┌────────

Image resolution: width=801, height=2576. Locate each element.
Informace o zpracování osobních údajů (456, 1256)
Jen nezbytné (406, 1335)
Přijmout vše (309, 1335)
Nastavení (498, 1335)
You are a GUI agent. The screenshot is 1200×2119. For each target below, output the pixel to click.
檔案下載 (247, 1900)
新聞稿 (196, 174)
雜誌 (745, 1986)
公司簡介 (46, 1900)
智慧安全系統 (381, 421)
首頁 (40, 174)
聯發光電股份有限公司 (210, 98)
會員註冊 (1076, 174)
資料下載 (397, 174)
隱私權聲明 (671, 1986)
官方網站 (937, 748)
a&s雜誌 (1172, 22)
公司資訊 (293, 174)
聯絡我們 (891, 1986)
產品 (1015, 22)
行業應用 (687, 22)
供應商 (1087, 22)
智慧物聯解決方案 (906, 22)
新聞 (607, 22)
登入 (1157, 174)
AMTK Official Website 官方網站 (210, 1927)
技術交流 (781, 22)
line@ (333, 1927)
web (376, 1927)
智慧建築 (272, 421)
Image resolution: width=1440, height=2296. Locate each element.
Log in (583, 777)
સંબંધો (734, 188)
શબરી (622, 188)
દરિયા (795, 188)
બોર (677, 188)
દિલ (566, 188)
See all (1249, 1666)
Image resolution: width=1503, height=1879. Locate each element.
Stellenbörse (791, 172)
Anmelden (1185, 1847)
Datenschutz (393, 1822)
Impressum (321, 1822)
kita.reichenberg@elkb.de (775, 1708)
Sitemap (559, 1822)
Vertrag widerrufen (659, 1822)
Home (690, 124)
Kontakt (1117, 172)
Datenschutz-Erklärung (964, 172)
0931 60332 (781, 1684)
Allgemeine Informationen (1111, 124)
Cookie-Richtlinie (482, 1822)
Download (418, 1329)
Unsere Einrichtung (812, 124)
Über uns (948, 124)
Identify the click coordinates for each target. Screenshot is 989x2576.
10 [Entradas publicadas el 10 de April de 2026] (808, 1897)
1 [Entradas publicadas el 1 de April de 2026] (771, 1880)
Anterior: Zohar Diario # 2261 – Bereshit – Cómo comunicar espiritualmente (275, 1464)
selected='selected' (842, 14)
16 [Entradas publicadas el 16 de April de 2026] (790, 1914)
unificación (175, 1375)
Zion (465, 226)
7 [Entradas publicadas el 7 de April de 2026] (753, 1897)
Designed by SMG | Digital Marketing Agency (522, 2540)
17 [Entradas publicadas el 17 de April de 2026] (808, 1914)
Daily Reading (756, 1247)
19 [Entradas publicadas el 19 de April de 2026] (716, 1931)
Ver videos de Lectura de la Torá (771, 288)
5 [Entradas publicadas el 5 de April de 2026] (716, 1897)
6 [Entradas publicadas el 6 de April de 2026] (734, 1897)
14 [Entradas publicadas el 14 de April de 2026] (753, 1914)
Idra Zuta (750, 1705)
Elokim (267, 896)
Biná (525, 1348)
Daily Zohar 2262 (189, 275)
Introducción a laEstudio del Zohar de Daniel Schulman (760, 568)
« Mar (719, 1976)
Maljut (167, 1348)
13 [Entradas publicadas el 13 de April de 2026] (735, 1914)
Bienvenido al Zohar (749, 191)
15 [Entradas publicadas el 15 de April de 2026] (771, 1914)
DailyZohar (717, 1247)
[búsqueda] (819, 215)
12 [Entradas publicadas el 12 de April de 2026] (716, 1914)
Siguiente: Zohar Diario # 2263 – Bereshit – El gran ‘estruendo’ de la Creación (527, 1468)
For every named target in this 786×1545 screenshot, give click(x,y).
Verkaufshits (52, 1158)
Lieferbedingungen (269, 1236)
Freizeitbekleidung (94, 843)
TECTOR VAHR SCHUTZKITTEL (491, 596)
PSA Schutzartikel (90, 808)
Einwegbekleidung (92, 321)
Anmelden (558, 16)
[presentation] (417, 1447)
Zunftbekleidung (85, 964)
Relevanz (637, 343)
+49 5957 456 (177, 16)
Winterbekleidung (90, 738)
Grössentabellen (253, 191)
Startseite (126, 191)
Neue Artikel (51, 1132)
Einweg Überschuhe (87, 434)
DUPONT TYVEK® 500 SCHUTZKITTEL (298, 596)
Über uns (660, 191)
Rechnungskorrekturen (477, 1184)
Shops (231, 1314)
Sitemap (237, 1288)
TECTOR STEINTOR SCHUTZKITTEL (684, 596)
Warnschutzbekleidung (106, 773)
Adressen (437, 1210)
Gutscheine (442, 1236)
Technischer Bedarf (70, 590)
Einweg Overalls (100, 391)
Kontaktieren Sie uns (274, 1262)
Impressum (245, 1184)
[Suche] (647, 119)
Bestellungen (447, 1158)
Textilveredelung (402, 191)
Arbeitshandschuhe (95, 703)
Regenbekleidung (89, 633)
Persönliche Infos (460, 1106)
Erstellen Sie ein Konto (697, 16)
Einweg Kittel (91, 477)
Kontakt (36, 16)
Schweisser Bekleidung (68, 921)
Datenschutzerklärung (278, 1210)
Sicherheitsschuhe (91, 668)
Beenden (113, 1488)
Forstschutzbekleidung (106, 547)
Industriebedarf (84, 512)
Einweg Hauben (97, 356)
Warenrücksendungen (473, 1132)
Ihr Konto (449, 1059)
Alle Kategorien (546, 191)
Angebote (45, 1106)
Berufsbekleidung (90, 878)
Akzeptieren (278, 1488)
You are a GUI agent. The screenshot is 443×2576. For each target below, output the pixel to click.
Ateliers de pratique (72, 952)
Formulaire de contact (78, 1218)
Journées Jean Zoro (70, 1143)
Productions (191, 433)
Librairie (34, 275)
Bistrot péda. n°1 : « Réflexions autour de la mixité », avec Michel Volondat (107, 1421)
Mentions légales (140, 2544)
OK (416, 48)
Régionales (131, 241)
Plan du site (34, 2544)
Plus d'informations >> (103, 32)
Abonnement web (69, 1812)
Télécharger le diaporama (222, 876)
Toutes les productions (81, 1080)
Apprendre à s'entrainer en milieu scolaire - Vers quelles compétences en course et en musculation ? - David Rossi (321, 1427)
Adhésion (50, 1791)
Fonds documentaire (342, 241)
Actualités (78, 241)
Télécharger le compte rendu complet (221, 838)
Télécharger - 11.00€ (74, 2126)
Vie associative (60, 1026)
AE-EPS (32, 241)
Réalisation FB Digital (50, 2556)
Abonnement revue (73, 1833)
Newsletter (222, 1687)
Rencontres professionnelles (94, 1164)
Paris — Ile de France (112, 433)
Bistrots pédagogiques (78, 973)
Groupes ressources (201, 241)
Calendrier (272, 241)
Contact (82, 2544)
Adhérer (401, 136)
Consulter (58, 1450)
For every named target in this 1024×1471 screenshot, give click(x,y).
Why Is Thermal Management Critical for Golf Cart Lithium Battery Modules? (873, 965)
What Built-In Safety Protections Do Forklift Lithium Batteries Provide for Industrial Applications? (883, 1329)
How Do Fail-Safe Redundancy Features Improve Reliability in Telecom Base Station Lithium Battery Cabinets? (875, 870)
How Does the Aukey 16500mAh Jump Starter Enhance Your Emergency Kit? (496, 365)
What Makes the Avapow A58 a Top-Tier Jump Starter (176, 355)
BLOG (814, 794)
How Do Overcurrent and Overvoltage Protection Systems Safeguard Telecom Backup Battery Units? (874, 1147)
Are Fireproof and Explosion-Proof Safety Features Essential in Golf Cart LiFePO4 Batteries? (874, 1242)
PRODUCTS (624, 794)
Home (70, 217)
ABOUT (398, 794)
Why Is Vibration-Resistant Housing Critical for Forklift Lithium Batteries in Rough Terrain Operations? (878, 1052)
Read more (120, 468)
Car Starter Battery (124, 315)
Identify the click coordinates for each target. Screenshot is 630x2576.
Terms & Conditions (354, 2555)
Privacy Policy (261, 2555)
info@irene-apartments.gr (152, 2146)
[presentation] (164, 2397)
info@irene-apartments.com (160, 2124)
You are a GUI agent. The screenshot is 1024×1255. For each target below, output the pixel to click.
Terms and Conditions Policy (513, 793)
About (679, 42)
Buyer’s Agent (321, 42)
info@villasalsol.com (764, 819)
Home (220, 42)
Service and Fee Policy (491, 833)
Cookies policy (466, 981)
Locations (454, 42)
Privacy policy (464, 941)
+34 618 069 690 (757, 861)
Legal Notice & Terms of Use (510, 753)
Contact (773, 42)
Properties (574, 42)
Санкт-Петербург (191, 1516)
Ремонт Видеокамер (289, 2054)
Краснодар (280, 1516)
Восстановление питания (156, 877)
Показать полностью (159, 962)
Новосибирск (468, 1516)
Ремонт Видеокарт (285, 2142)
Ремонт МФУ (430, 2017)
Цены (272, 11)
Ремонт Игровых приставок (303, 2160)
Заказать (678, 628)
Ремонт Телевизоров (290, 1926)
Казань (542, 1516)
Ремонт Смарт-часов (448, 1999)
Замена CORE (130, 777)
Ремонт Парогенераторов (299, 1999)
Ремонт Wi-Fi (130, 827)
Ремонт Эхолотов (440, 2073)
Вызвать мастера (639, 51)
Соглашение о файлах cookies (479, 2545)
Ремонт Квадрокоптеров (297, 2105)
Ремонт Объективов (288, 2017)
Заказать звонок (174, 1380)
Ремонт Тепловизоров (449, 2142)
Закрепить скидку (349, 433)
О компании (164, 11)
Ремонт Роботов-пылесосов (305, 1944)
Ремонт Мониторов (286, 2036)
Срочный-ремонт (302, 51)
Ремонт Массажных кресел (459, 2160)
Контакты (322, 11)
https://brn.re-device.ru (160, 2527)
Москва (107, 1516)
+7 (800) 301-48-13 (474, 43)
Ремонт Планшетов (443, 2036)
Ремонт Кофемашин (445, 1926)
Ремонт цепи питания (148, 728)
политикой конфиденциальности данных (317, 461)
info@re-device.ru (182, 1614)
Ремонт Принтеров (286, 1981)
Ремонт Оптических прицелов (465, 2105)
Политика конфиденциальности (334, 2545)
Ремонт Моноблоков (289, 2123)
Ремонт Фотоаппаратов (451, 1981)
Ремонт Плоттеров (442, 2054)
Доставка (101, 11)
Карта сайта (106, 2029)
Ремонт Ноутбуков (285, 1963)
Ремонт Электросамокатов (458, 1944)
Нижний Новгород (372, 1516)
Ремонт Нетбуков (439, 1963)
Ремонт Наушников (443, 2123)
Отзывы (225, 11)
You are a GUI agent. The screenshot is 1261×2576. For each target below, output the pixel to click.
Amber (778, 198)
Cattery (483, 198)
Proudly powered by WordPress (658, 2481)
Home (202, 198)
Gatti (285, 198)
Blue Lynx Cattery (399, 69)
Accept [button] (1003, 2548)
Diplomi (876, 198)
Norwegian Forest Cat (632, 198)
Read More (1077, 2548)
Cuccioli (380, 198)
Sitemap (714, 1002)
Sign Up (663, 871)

└────────

## Your task
The lines needed are those in the data above that hold the string "Terms"; copy each of them.

## Exercise answer
Terms & Conditions (354, 2555)
Terms and Conditions Policy (513, 793)
Legal Notice & Terms of Use (510, 753)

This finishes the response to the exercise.